Куда сложнее было справиться с голодом. Несмотря на то, что здесь базировались продовольственные запасы, их не растаскивали. С этим было строго, всех работников проверяли.
«Бывший сотрудник рассказывал, что один охранник стоял на вахте и позволял пронести что-то детям, а что можно было взять и как? Всё равно же досматривали. Могли развести клейстер: муку с водой и обмазать тело, а потом дома смыть, чтобы использовать в пищу в качестве хоть какой-то клетчатки», – говорит Иванова.

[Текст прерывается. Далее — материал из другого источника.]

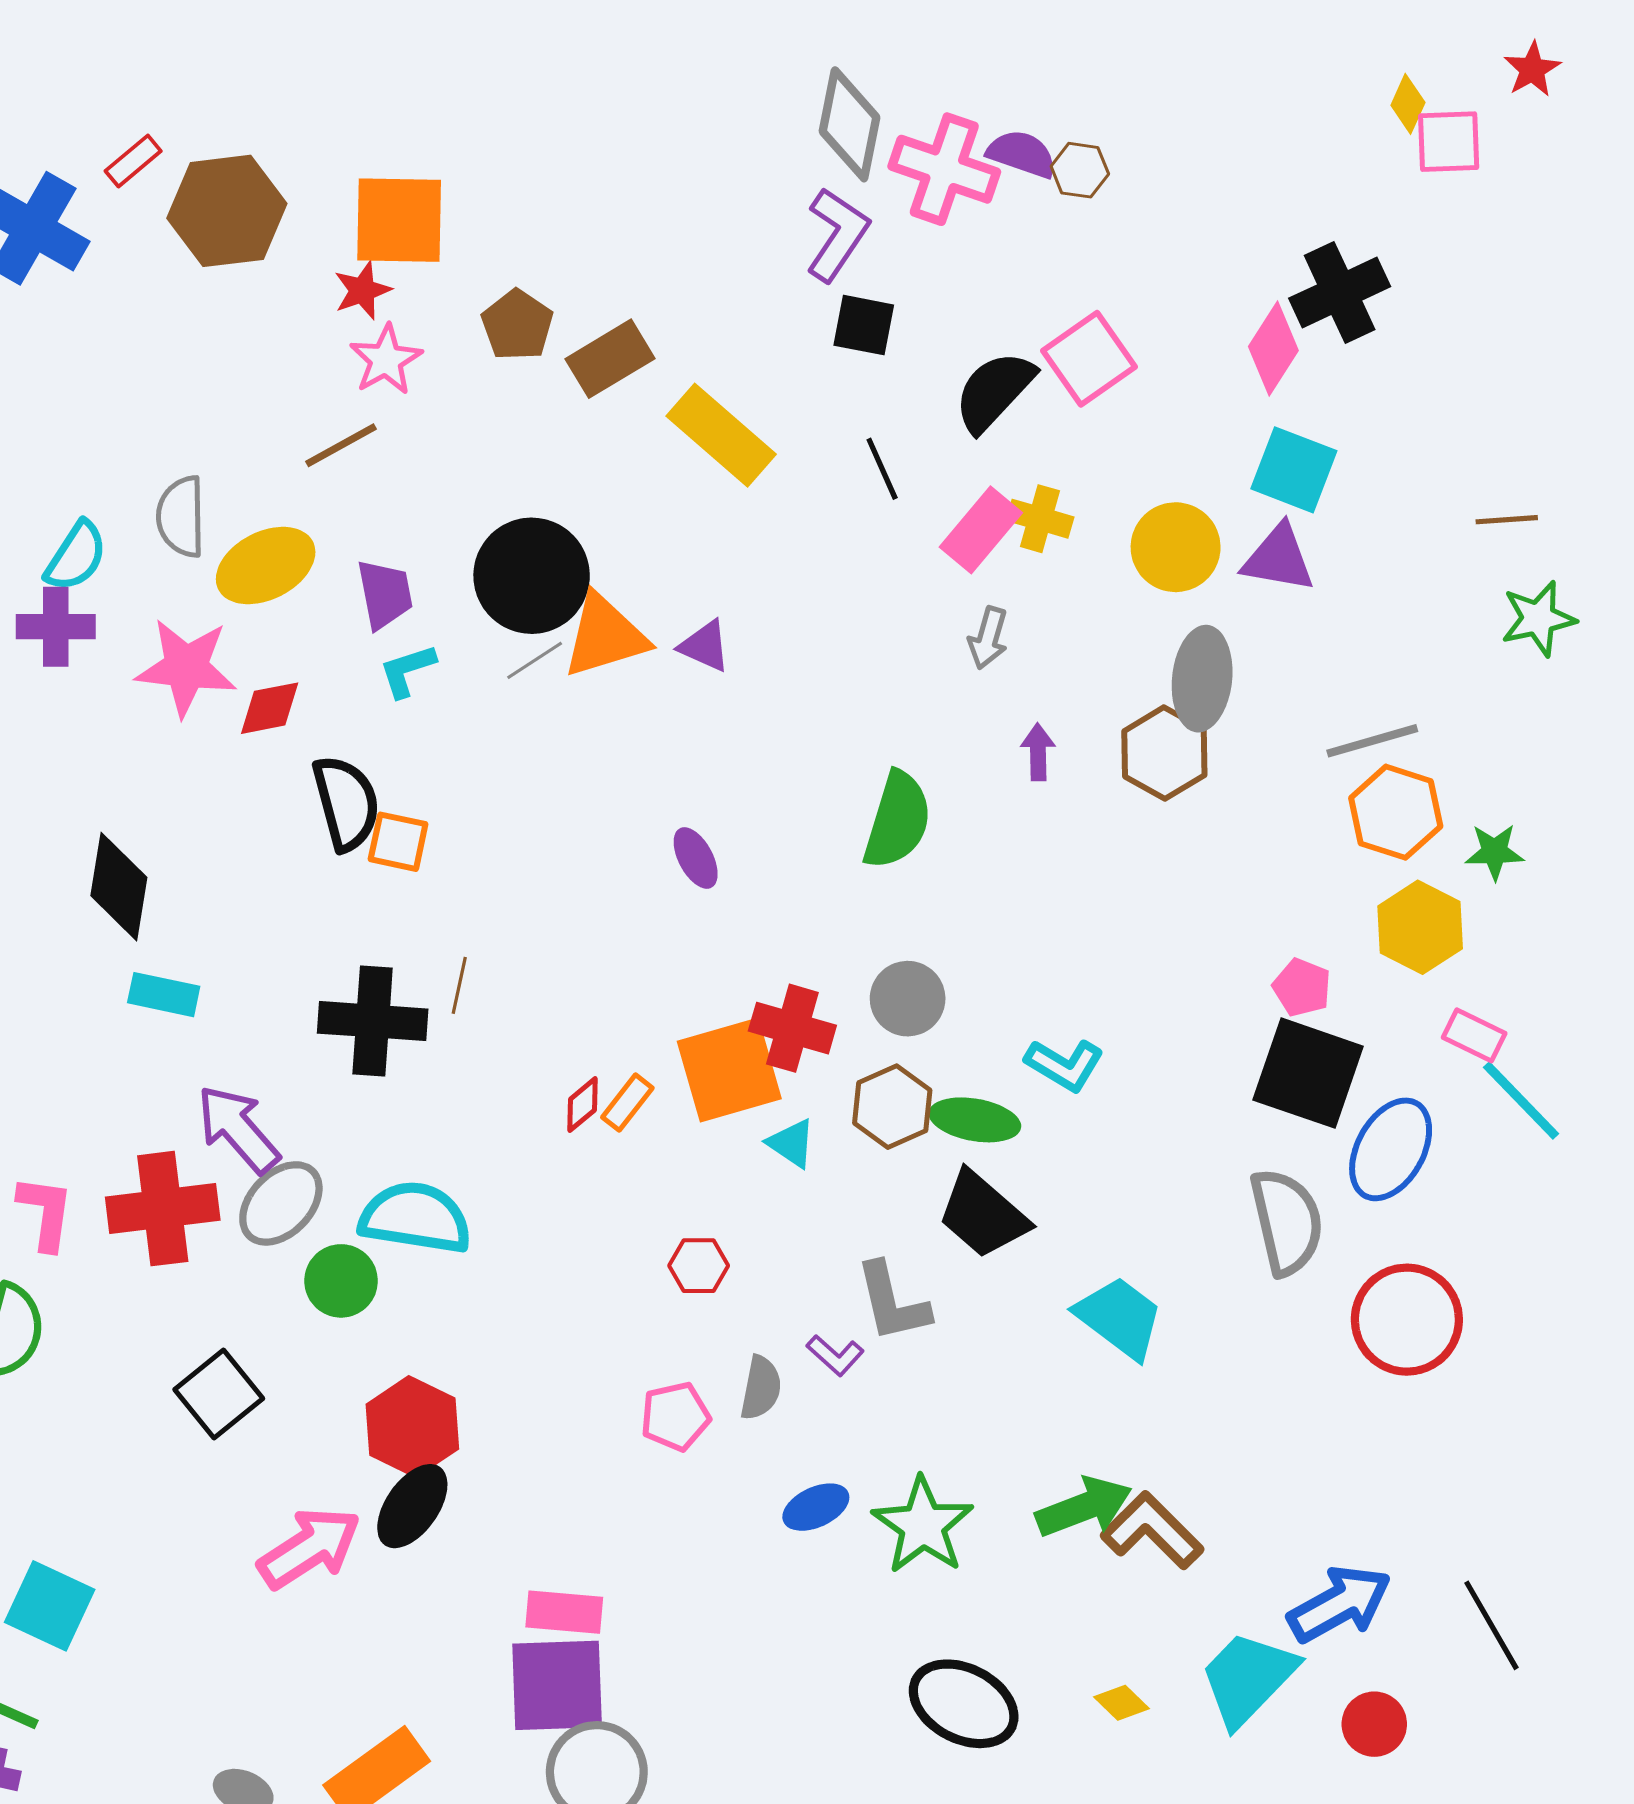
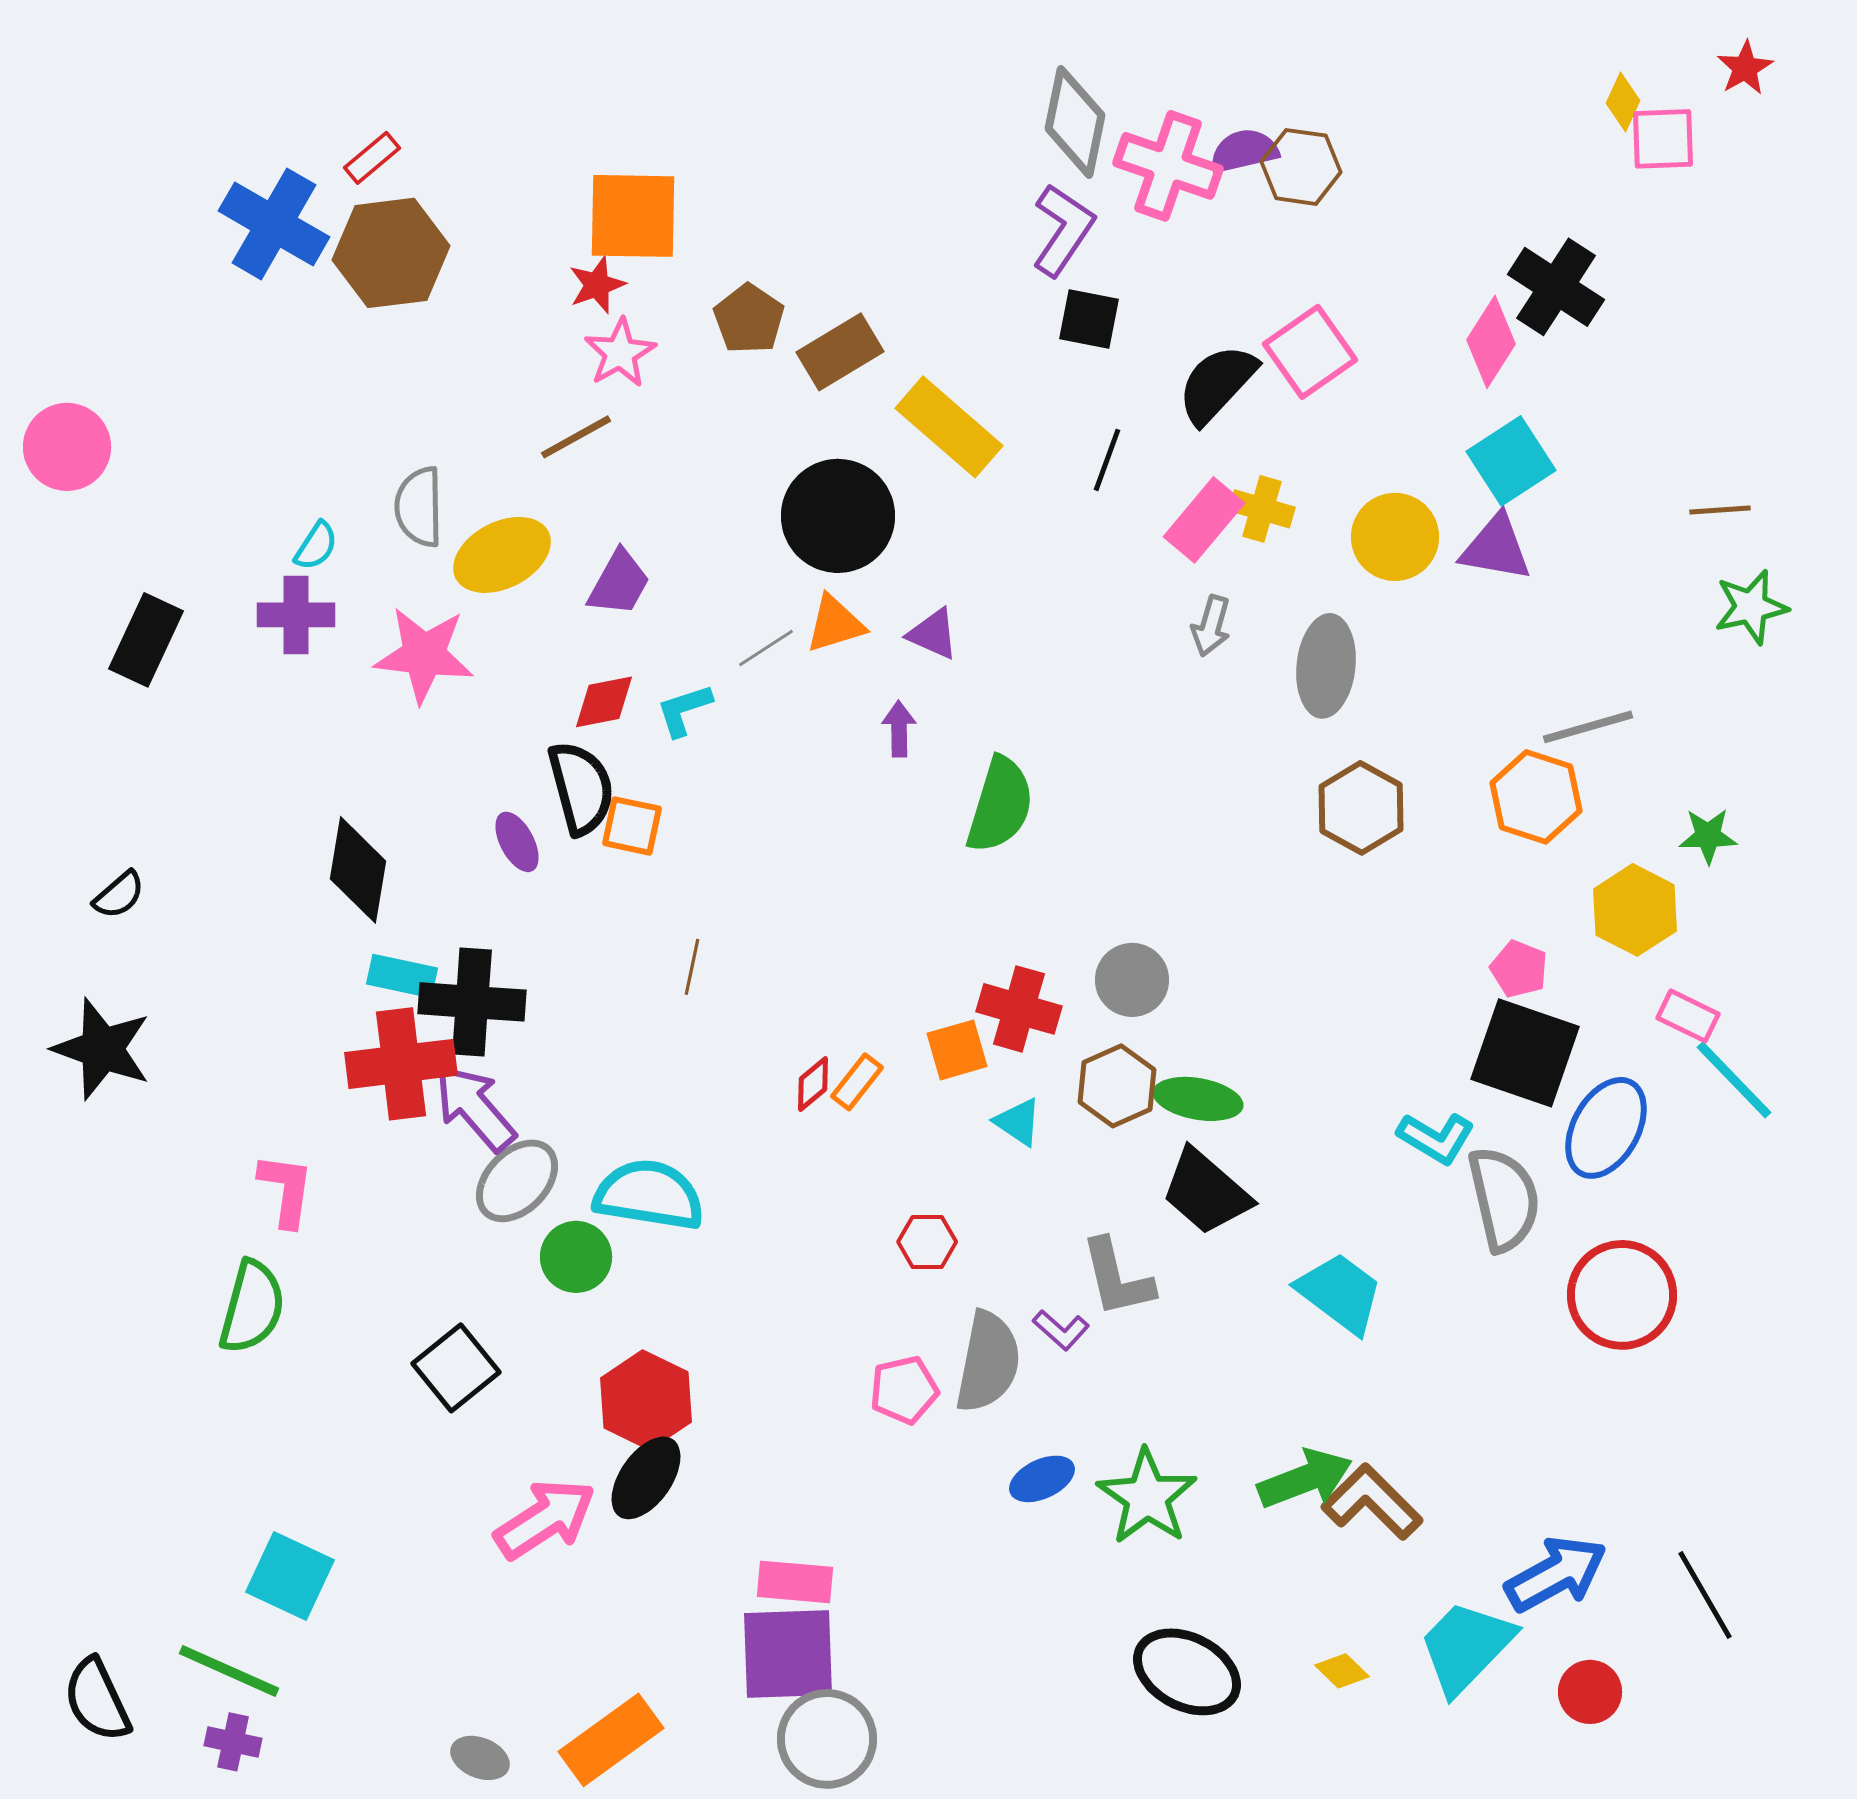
purple semicircle: (1022, 154) -> (1244, 151), turned -32
brown hexagon: (1080, 170) -> (1301, 167), size x1.4
brown hexagon: (227, 211) -> (391, 253), moved
black cross: (1340, 292) -> (1556, 287), turned -32
black line: (882, 469) -> (1107, 460), turned 44
cyan square: (1294, 470) -> (1511, 461), turned 36
cyan semicircle: (76, 556) -> (316, 546), size x0.7
black circle: (532, 576) -> (838, 516), moved
purple trapezoid: (385, 594) -> (619, 583), turned 40
orange triangle: (605, 636) -> (835, 624), size x0.7
cyan L-shape: (407, 671) -> (684, 710), moved
gray ellipse: (1202, 679) -> (1326, 666), moved
red diamond: (270, 708) -> (604, 702), moved
purple arrow: (1038, 752) -> (899, 729), moved
brown hexagon: (1164, 753) -> (1361, 808), moved
orange hexagon: (1396, 812) -> (1536, 797), moved
green semicircle: (897, 820) -> (1000, 805), moved
purple ellipse: (696, 858) -> (517, 842), moved
black cross: (373, 1021) -> (472, 1002), moved
cyan L-shape: (1065, 1065) -> (1436, 1138), moved
orange square: (729, 1070) -> (957, 1050), size x0.6
red cross: (163, 1209) -> (401, 1064), moved
gray semicircle: (761, 1388) -> (988, 1362), size x1.6

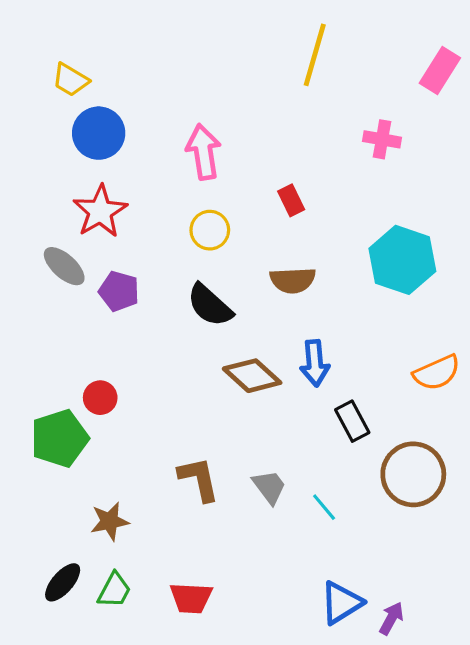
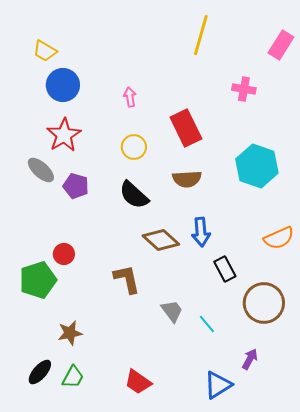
pink arrow: (204, 152) -> (130, 97), size x0.6
red rectangle: (291, 200) -> (186, 128), size x1.8
brown L-shape: (199, 479) -> (127, 279), moved
red trapezoid: (191, 598) -> (138, 382), moved, turned 32
purple arrow: (391, 618) -> (250, 359), moved

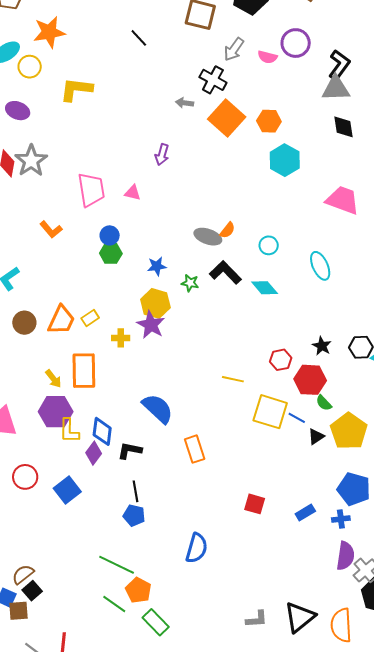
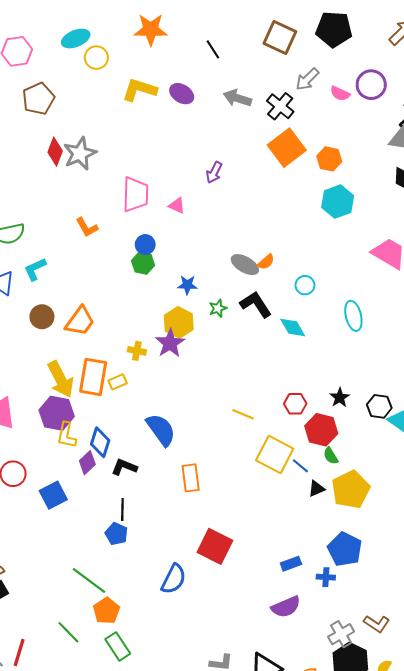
orange star: (49, 32) -> (151, 30), moved
gray arrow: (184, 103) -> (237, 98), moved, size x1.5
purple ellipse: (18, 111) -> (182, 94), moved
green star: (190, 283) -> (218, 308), turned 30
yellow rectangle: (90, 318) -> (118, 382), moved
yellow arrow: (53, 379) -> (61, 379), size x1.8
red square: (255, 504) -> (215, 546), moved, size x1.6
purple semicircle: (345, 556) -> (286, 607), moved, turned 48
green line: (114, 604) -> (68, 632), moved

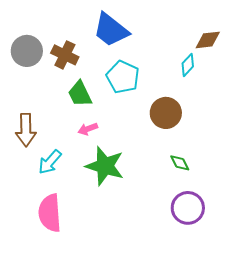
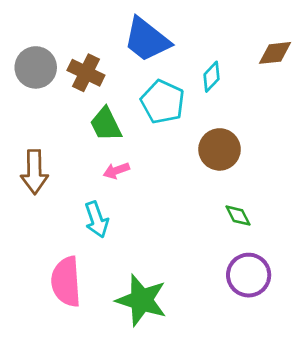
cyan diamond: (188, 65) -> (212, 77), moved
cyan arrow: (50, 162) -> (97, 220), moved, turned -60
green star: (105, 166) -> (141, 300), moved

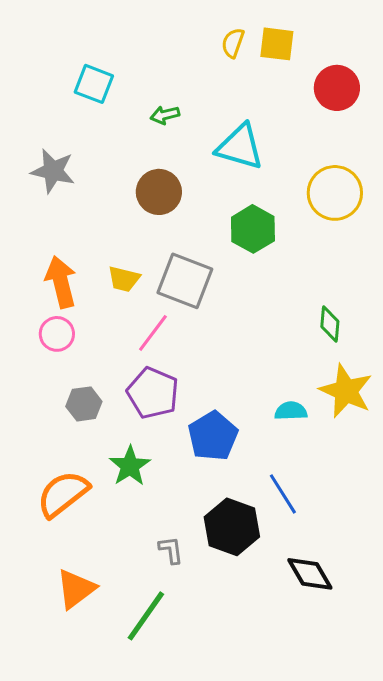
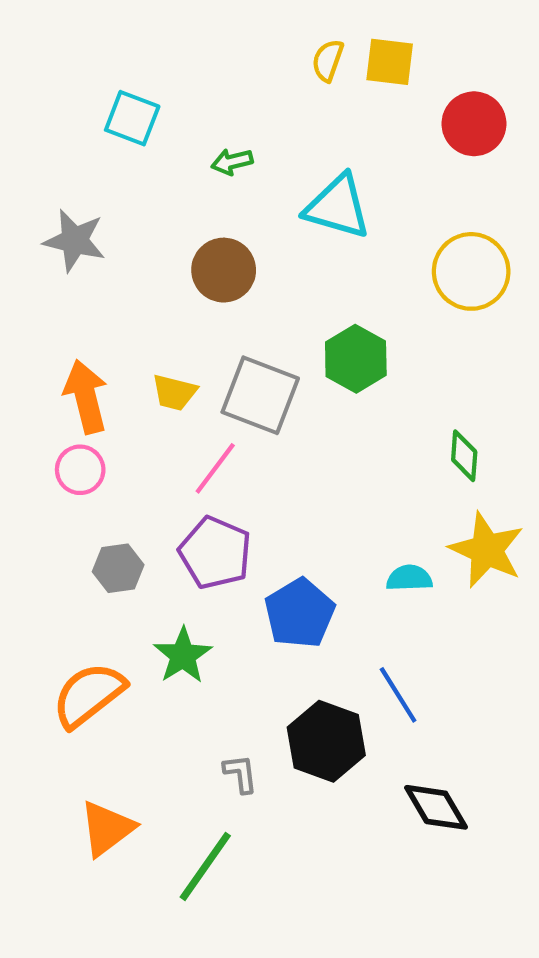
green hexagon: (253, 229) -> (356, 359), moved

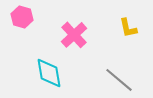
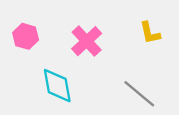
pink hexagon: (22, 17) -> (26, 36), moved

В декабре 1941 года от голода умерли 6 женщин, работающих на предприятии, в январе 1942-го – 5 мужчин и 7 женщин, в феврале – 22 мужчины и 7 женщин. В марте смертность возросла до 5-8 человек в сутки, включая детей, которые были прикреплены к комбинату.
«До марта 1942 года успели эвакуировать только 29 мужчин и 184 женщины. 7 февраля 1942 года по распоряжению города на каждом большом предприятии были созданы медицинские пункты. Стационар комбината Кирова был рассчитан на 30 коек, здесь людей спасали от голодной смерти – лечили от дистрофии», – объяснили на ЛКХП.
Из дневника профессора русской литературы, мемуаристки Елены Скрябиной.
«Юра Тарновский с 20 октября фиктивно устроил моего Диму (пятнадцатилетнего сына. — Ю. Л.) к себе в мастерскую. Хотя мастерская находится ещё в периоде организации, но Дима уже считается рабочим и получает вместо 125 граммов хлеба — 250. Это очень важно для Димы. Он всегда обладал завидным аппетитом, и когда перешли на голодный паёк, то быстро сдал. Меня приводит в отчаяние его полнейшая апатия. Он перестал чем-либо интересоваться, читать, даже разговаривать. Трудно поверить — даже к бомбежкам он относится равнодушно.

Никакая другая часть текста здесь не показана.